KREIS WESEL/KLEVE. In den vergangenen Jahren ist die Arbeitslosenquote in den Kreisen Wesel und Kleve stetig gesunken. Die Coronavirus-Pandemie, die seit März 2020 auch den Niederrhein fest im Griff hat, hat diesen Trend (vorerst) gestoppt – wenn auch nicht so drastisch wie zunächst befürchtet. „Das Angebot der Bundesregierung mit der Kurzarbeit hat uns gerettet“, sagte Barbara Ossyra, Vorsitzende der Geschäftsführung der Bundesagentur für Arbeit im Regierungsbezirk Wesel, bei der Jahrespressekonferenz per Videoschalte.

Agentur für Arbeit
Die Arbeitslosenquote im Regierungsbezirk Wesel im Jahresdurchschnitt zeigt, dass 2020 erstmalig wieder ein Anstieg der Arbeitslosenquote erfolgt ist.
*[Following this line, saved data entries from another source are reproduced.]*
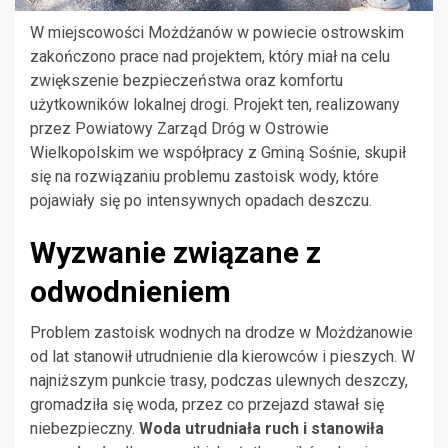
W miejscowości Możdżanów w powiecie ostrowskim
zakończono prace nad projektem, który miał na celu
zwiększenie bezpieczeństwa oraz komfortu
użytkowników lokalnej drogi. Projekt ten, realizowany
przez Powiatowy Zarząd Dróg w Ostrowie
Wielkopolskim we współpracy z Gminą Sośnie, skupił
się na rozwiązaniu problemu zastoisk wody, które
pojawiały się po intensywnych opadach deszczu.
Wyzwanie związane z
odwodnieniem
Problem zastoisk wodnych na drodze w Możdżanowie
od lat stanowił utrudnienie dla kierowców i pieszych. W
najniższym punkcie trasy, podczas ulewnych deszczy,
gromadziła się woda, przez co przejazd stawał się
niebezpieczny.
Woda utrudniała ruch i stanowiła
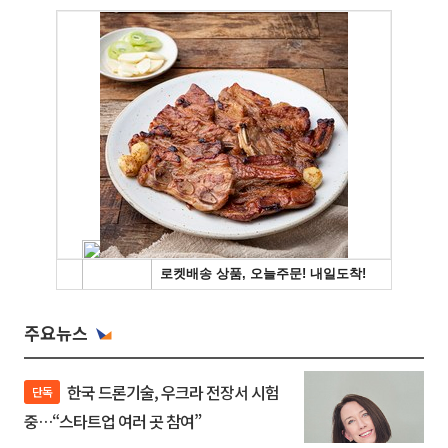
주요뉴스
한국 드론기술, 우크라 전장서 시험
단독
중…“스타트업 여러 곳 참여”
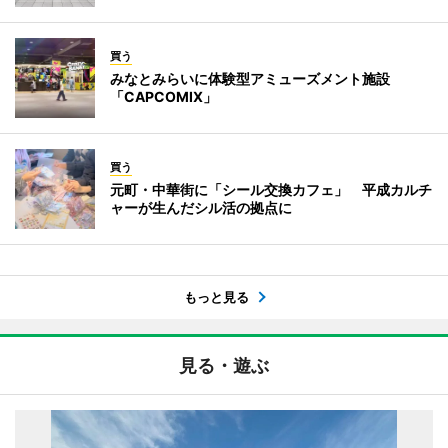
買う
みなとみらいに体験型アミューズメント施設
「CAPCOMIX」
買う
元町・中華街に「シール交換カフェ」 平成カルチ
ャーが生んだシル活の拠点に
もっと見る
見る・遊ぶ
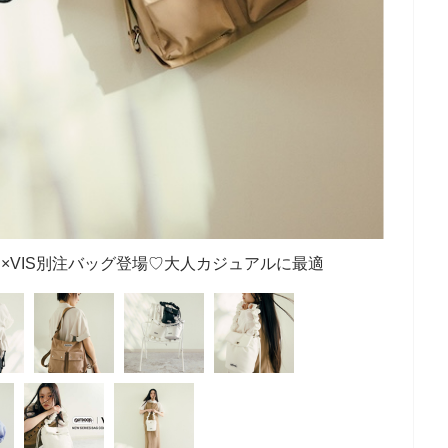
CTS×VIS別注バッグ登場♡大人カジュアルに最適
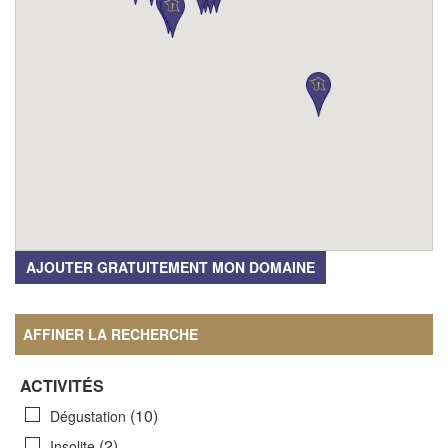
AJOUTER GRATUITEMENT MON DOMAINE
AFFINER LA RECHERCHE
ACTIVITÉS
(10)
Dégustation
(2)
Insolite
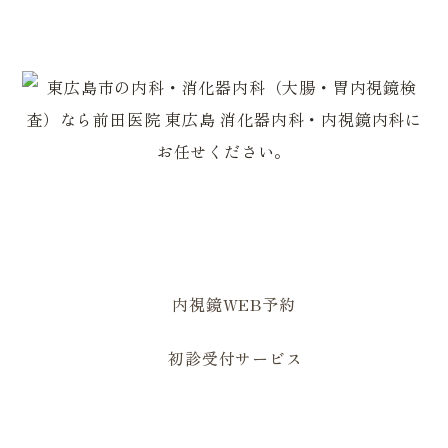
0823-82-2179
0823-82-1629
内視鏡WEB予約
初診受付サービス
住所
〒739-2502 広島県東広島市黒瀬町国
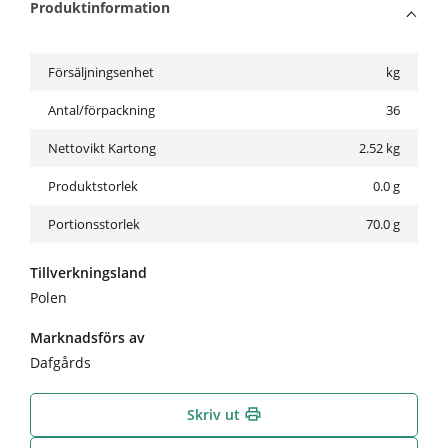
Produktinformation
Försäljningsenhet
kg
Antal/förpackning
36
Nettovikt Kartong
2.52
kg
Produktstorlek
0.0 g
Portionsstorlek
70.0 g
Tillverkningsland
Polen
Marknadsförs av
Dafgårds
Skriv ut
print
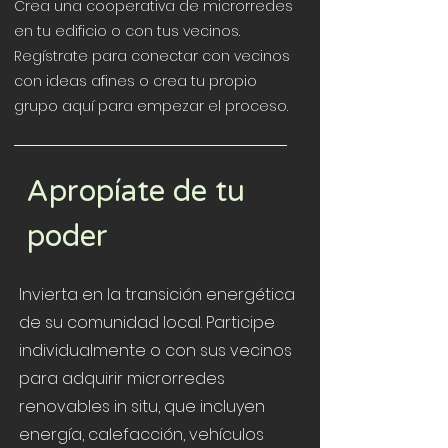
Crea una cooperativa de microrredes
en tu edificio o con tus vecinos.
Regístrate para conectar con vecinos
con ideas afines o crea tu propio
grupo aquí para empezar el proceso.
Apropíate de tu
poder
Invierta en la transición energética
de su comunidad local. Participe
individualmente o con sus vecinos
para adquirir microrredes
renovables in situ, que incluyen
energía, calefacción, vehículos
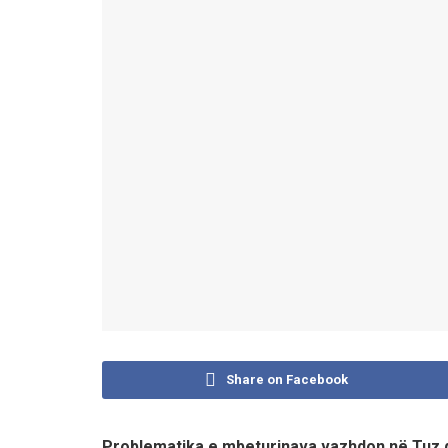
Share on Facebook
Problematika e mbeturinava vazhdon në Tuz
Grafik: Agentur für Arbeit

Die Arbeitslosenquote ist im Kreis Wesel von 5,9 (2019) im vergangenen Jahr auf 6,6 gestiegen. 16.099 Menschen waren demnach 2020 im Jahresdurchschnitt arbeitslos gemeldet (2019: 14.511). Im Kreis Kleve stieg die Arbeitslosenquote von 5,2 (2019) auf 5,5 im Vergleich zum Nachbarkreis geringer. Insgesamt waren im Kreis Kleve 2020 durchschnittlich 9.145 Menschen arbeitslos gemeldet (2019: 8592). „2020 war für uns alle ein besonderes Jahr, mit dem zu Beginn des Jahres so nicht zu rechnen war. Der Arbeitsmarkt ist durch die Pandemie unter Druck geraten. Allerdings ist er dank der Kurzarbeitergelder nicht zusammengebrochen“, lautete Ossyras Fazit.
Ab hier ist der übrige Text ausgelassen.